Around 1140, Burchard, a canon at the St. Guido monastery in Speyer , had a church and hospital consecrated to St. Egidius built on his and his mother's property in the Speyer suburbs . He transferred this foundation to the Hördt Canons' Monastery in 1148 after the death of his mother. The Speyer Bishop Günther von Henneberg witnessed the donation . It soon became one of the Speyer parish churches; the Hördt monastery occupied them with its own clergy or employed them there. The Aegidienkirche in Speyer remained in its possession until the abbey was abolished.

Visits by Hildegard von Bingen are recorded for 1171 .

On August 25, 1278, Bishop Friedrich von Bolanden in the Diocese of Speyer approved a collection of money in favor of the burned down Church of Our Lady in Herde and granted indulgences for all donors on condition of an additional confession .

Peasants' War and Thirty Years War

Due to the frequent and heavy compulsory labor for the monastery, extreme differences in ownership as well as very high taxes and levies, there was also a riot against the Hördt monastery during the Palatinate Peasants' War in 1525. The buildings were sacked by the dissatisfied farmers and craftsmen and the monks were mistreated. Provost Florence Schliederer von Lachen died. The uprising was put down, and social conditions hardly improved. The heyday of the monastery was also over.

From 1637 Petrus Krane was the last provost of the Augustinian monastery in Hördt. During the turmoil of the Thirty Years War, he was driven out by force on the orders of the Prince Bishop and French soldiers. The monastery was secularized and became the property of the Electoral Palatinate with its benefices.

After secularization

From 1556 to 1660, the members and subjects of the monastery changed nine times between Catholic, Lutheran and Calvinist denominations.

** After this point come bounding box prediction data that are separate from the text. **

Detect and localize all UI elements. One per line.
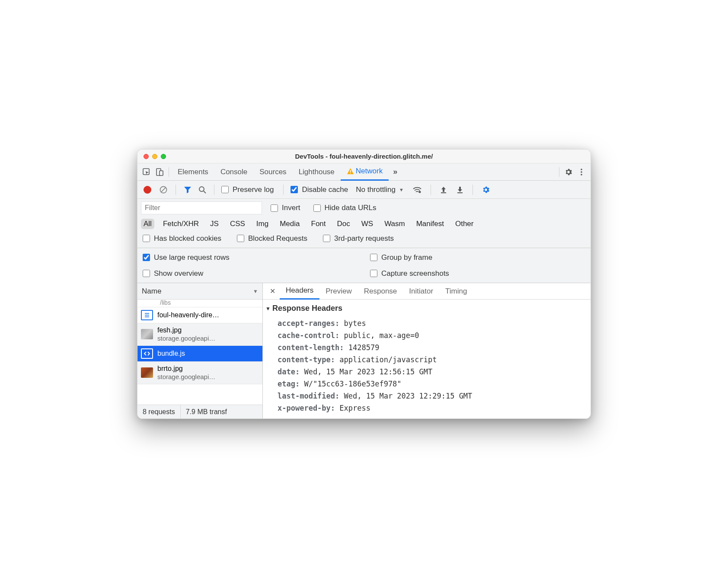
blocked-requests-checkbox[interactable]: Blocked Requests bbox=[235, 233, 307, 243]
disable-cache-checkbox[interactable]: Disable cache bbox=[289, 185, 348, 195]
type-filter-all[interactable]: All bbox=[141, 219, 154, 229]
type-filter-doc[interactable]: Doc bbox=[335, 219, 353, 229]
disable-cache-label: Disable cache bbox=[302, 185, 348, 194]
tab-sources[interactable]: Sources bbox=[253, 163, 292, 181]
header-line: etag: W/"15cc63-186e53ef978" bbox=[265, 378, 588, 390]
request-rows: /libs foul-heavenly-dire…fesh.jpgstorage… bbox=[137, 300, 262, 405]
type-filter-js[interactable]: JS bbox=[208, 219, 221, 229]
download-har-icon[interactable] bbox=[456, 186, 464, 194]
tab-lighthouse[interactable]: Lighthouse bbox=[293, 163, 341, 181]
type-filter-media[interactable]: Media bbox=[277, 219, 302, 229]
type-filter-ws[interactable]: WS bbox=[359, 219, 376, 229]
content-area: Name ▼ /libs foul-heavenly-dire…fesh.jpg… bbox=[137, 283, 591, 418]
header-line: accept-ranges: bytes bbox=[265, 317, 588, 329]
show-overview-checkbox[interactable]: Show overview bbox=[141, 268, 355, 278]
type-filter-wasm[interactable]: Wasm bbox=[382, 219, 408, 229]
separator bbox=[176, 185, 176, 195]
header-value: application/javascript bbox=[335, 355, 437, 364]
third-party-checkbox[interactable]: 3rd-party requests bbox=[321, 233, 394, 243]
detail-tab-initiator[interactable]: Initiator bbox=[403, 283, 439, 300]
svg-point-7 bbox=[581, 174, 582, 176]
status-bar: 8 requests 7.9 MB transf bbox=[137, 405, 262, 418]
request-row[interactable]: foul-heavenly-dire… bbox=[137, 307, 262, 323]
header-value: public, max-age=0 bbox=[339, 331, 419, 340]
request-row[interactable]: bundle.js bbox=[137, 346, 262, 362]
headers-body: ▼ Response Headers accept-ranges: bytesc… bbox=[263, 300, 591, 418]
filter-toggle-icon[interactable] bbox=[184, 186, 192, 194]
type-filter-font[interactable]: Font bbox=[309, 219, 329, 229]
tab-console[interactable]: Console bbox=[214, 163, 253, 181]
header-value: Wed, 15 Mar 2023 12:29:15 GMT bbox=[339, 392, 472, 400]
transfer-size: 7.9 MB transf bbox=[181, 405, 232, 418]
upload-har-icon[interactable] bbox=[440, 186, 447, 194]
device-toolbar-icon[interactable] bbox=[153, 166, 166, 179]
header-key: content-type: bbox=[278, 355, 335, 364]
network-conditions-icon[interactable] bbox=[412, 186, 422, 194]
chevron-down-icon[interactable]: ▼ bbox=[399, 187, 404, 192]
header-value: Wed, 15 Mar 2023 12:56:15 GMT bbox=[300, 367, 432, 376]
inspect-icon[interactable] bbox=[140, 166, 153, 179]
image-thumbnail-icon bbox=[141, 329, 153, 339]
capture-screenshots-checkbox[interactable]: Capture screenshots bbox=[368, 268, 583, 278]
request-row[interactable]: brrto.jpgstorage.googleapi… bbox=[137, 362, 262, 384]
header-key: cache-control: bbox=[278, 331, 339, 340]
header-value: bytes bbox=[339, 319, 366, 328]
kebab-menu-icon[interactable] bbox=[575, 166, 588, 179]
header-line: content-length: 1428579 bbox=[265, 341, 588, 354]
detail-tab-headers[interactable]: Headers bbox=[280, 283, 319, 300]
request-row[interactable]: fesh.jpgstorage.googleapi… bbox=[137, 323, 262, 346]
close-detail-button[interactable]: ✕ bbox=[265, 287, 280, 295]
header-key: accept-ranges: bbox=[278, 319, 339, 328]
network-toolbar: Preserve log Disable cache No throttling… bbox=[137, 181, 591, 199]
large-rows-checkbox[interactable]: Use large request rows bbox=[141, 252, 355, 262]
record-button[interactable] bbox=[144, 186, 151, 194]
type-filter-other[interactable]: Other bbox=[453, 219, 476, 229]
separator bbox=[283, 185, 284, 195]
titlebar: DevTools - foul-heavenly-direction.glitc… bbox=[137, 150, 591, 163]
more-tabs-button[interactable]: » bbox=[389, 167, 402, 176]
svg-point-6 bbox=[581, 171, 582, 173]
tab-elements[interactable]: Elements bbox=[172, 163, 214, 181]
type-filter-img[interactable]: Img bbox=[254, 219, 271, 229]
separator bbox=[559, 167, 559, 177]
type-filter-fetchxhr[interactable]: Fetch/XHR bbox=[160, 219, 201, 229]
tab-network[interactable]: Network bbox=[341, 163, 389, 181]
type-filter-css[interactable]: CSS bbox=[227, 219, 248, 229]
header-value: W/"15cc63-186e53ef978" bbox=[300, 380, 401, 388]
svg-point-5 bbox=[581, 169, 582, 170]
svg-point-10 bbox=[199, 187, 204, 191]
window-title: DevTools - foul-heavenly-direction.glitc… bbox=[137, 153, 591, 160]
header-key: etag: bbox=[278, 380, 300, 388]
chevron-down-icon: ▼ bbox=[253, 288, 258, 294]
detail-tab-timing[interactable]: Timing bbox=[439, 283, 473, 300]
detail-panel: ✕ HeadersPreviewResponseInitiatorTiming … bbox=[263, 283, 591, 418]
script-icon bbox=[141, 348, 153, 359]
header-key: content-length: bbox=[278, 343, 344, 352]
blocked-cookies-checkbox[interactable]: Has blocked cookies bbox=[141, 233, 221, 243]
network-settings-icon[interactable] bbox=[482, 185, 490, 194]
svg-point-12 bbox=[418, 191, 421, 193]
name-column-header[interactable]: Name ▼ bbox=[137, 283, 262, 300]
resource-type-filters: AllFetch/XHRJSCSSImgMediaFontDocWSWasmMa… bbox=[137, 217, 591, 233]
request-name: fesh.jpg bbox=[157, 326, 215, 335]
response-headers-section[interactable]: ▼ Response Headers bbox=[265, 304, 588, 313]
detail-tabs: ✕ HeadersPreviewResponseInitiatorTiming bbox=[263, 283, 591, 300]
type-filter-manifest[interactable]: Manifest bbox=[414, 219, 447, 229]
settings-icon[interactable] bbox=[562, 166, 575, 179]
request-count: 8 requests bbox=[137, 405, 181, 418]
svg-line-9 bbox=[161, 187, 166, 192]
clear-icon[interactable] bbox=[159, 185, 168, 194]
detail-tab-preview[interactable]: Preview bbox=[319, 283, 358, 300]
detail-tab-response[interactable]: Response bbox=[358, 283, 403, 300]
invert-checkbox[interactable]: Invert bbox=[269, 203, 300, 213]
group-by-frame-checkbox[interactable]: Group by frame bbox=[368, 252, 583, 262]
search-icon[interactable] bbox=[198, 186, 206, 194]
filter-input[interactable] bbox=[141, 201, 262, 214]
header-value: Express bbox=[335, 404, 370, 412]
throttling-select[interactable]: No throttling bbox=[356, 185, 396, 194]
network-options: Use large request rows Group by frame Sh… bbox=[137, 248, 591, 283]
devtools-window: DevTools - foul-heavenly-direction.glitc… bbox=[137, 149, 591, 419]
hide-data-urls-checkbox[interactable]: Hide data URLs bbox=[312, 203, 377, 213]
preserve-log-checkbox[interactable]: Preserve log bbox=[220, 185, 274, 195]
truncated-row: /libs bbox=[137, 300, 262, 307]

During the times of the Mainz Republic , the monastery foundation was dissolved and the large holdings of the monastery were auctioned by the French nation. After the Rhine district came to Bavaria in 1816 , the large monastery forest became a state forest. Most of the monastery properties were taken over by non-residents. The monastery, garden, Propstei, Augustiner and Spiegelbergstraße as well as Propst-Krane-Platz and Herimannusweg are reminiscent of the monastery village with their names. There is also a statue of St. Johannes Nepomuk . A 15 m long and 2.50 m high piece of the monastery wall has been preserved, everything else is no longer there, as it was auctioned after the French Revolution.

Individual evidence

  1. ^ SPD local association Hördt: Home - SPD local association Hördt. Retrieved April 16, 2019 .
  2. Jakob Baumann : History of the St. Aegidien Church and the Capuchin Convent in the free imperial city Speier , Speyer, Jägerscher Verlag, 1918, pp. 1-5
  3. ^ Franz Xaver Glasschröder : New documents on Palatinate church history in the Middle Ages (= publications of the Palatinate Society for the Promotion of Science in Speyer. Vol. 14, ISSN  0480-2357 ). Publishing house of the Palatinate Society for the Advancement of Science, Speyer 1930, p. 4, document regist No. 7 .
  4. Max Frey sen., Thorsten Verlohner: Hördt's story ( memento from November 19, 2005 in the Internet Archive )
  5. Hördt Monastery | "Mei Büchle". Accessed April 16, 2019 (German).